BEGIN Records

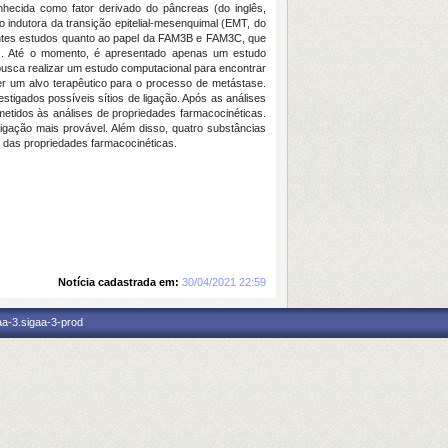
ecida como fator derivado do pâncreas (do inglês,
indutora da transição epitelial-mesenquimal (EMT, do
ntes estudos quanto ao papel da FAM3B e FAM3C, que
s. Até o momento, é apresentado apenas um estudo
usca realizar um estudo computacional para encontrar
er um alvo terapêutico para o processo de metástase.
tigados possíveis sítios de ligação. Após as análises
metidos às análises de propriedades farmacocinéticas.
ligação mais provável. Além disso, quatro substâncias
se das propriedades farmacocinéticas.
Notícia cadastrada em:
30/04/2021 22:59
aa-3.sigaa-3-prod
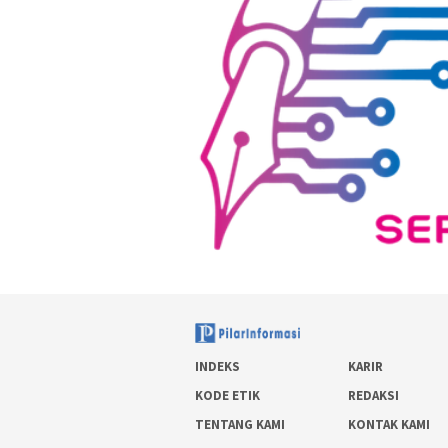
INDEKS
KARIR
KODE ETIK
REDAKSI
TENTANG KAMI
KONTAK KAMI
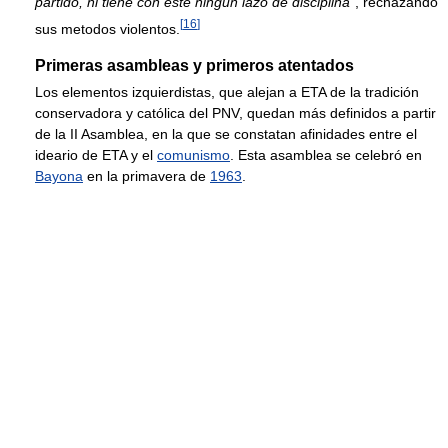
partido, ni tiene con éste ningún lazo de disciplina
", rechazándo
[
16
]
sus metodos violentos.
Primeras asambleas y primeros atentados
Los elementos izquierdistas, que alejan a ETA de la tradición
conservadora y católica del PNV, quedan más definidos a partir
de la II Asamblea, en la que se constatan afinidades entre el
ideario de ETA y el
comunismo
. Esta asamblea se celebró en
Bayona
en la primavera de
1963
.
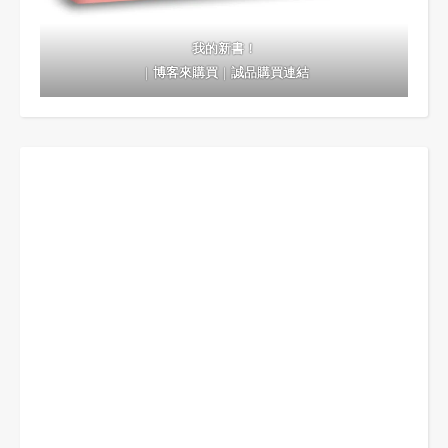
我的新書！
｜
博客來購買
｜
誠品購買連結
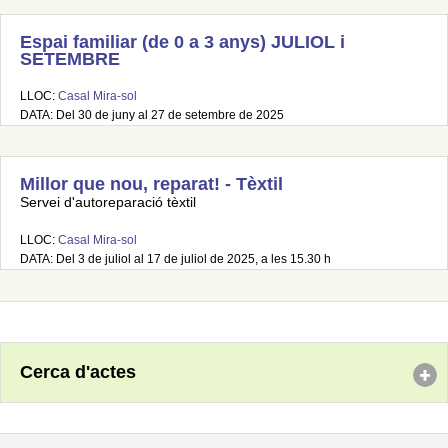
Espai familiar (de 0 a 3 anys) JULIOL i
SETEMBRE
LLOC:
Casal Mira-sol
DATA: Del 30 de juny al 27 de setembre de 2025
Millor que nou, reparat! - Tèxtil
Servei d'autoreparació tèxtil
LLOC:
Casal Mira-sol
DATA: Del 3 de juliol al 17 de juliol de 2025, a les 15.30 h
Cerca d'actes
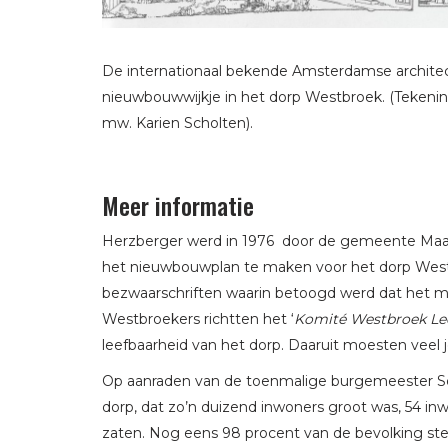
De internationaal bekende Amsterdamse archite
nieuwbouwwijkje in het dorp Westbroek. (Tekeni
mw. Karien Scholten).
Meer informatie
Herzberger werd in 1976 door de gemeente Maar
het nieuwbouwplan te maken voor het dorp Wes
bezwaarschriften waarin betoogd werd dat het mil
Westbroekers richtten het ‘
Komité Westbroek Lee
leefbaarheid van het dorp. Daaruit moesten veel
Op aanraden van de toenmalige burgemeester Sc
dorp, dat zo’n duizend inwoners groot was, 54 in
zaten. Nog eens 98 procent van de bevolking st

END Records

» **Task brief**: Return only the stretch above from the line containing "tigados possíveis sítios" through the line containing "KONTAK KAMI", word for word and without pictures.

» **Written response**:
tigados possíveis sítios de ligação. Após as análises
metidos às análises de propriedades farmacocinéticas.
ligação mais provável. Além disso, quatro substâncias
se das propriedades farmacocinéticas.
Notícia cadastrada em:
30/04/2021 22:59
aa-3.sigaa-3-prod
INDEKS
KARIR
KODE ETIK
REDAKSI
TENTANG KAMI
KONTAK KAMI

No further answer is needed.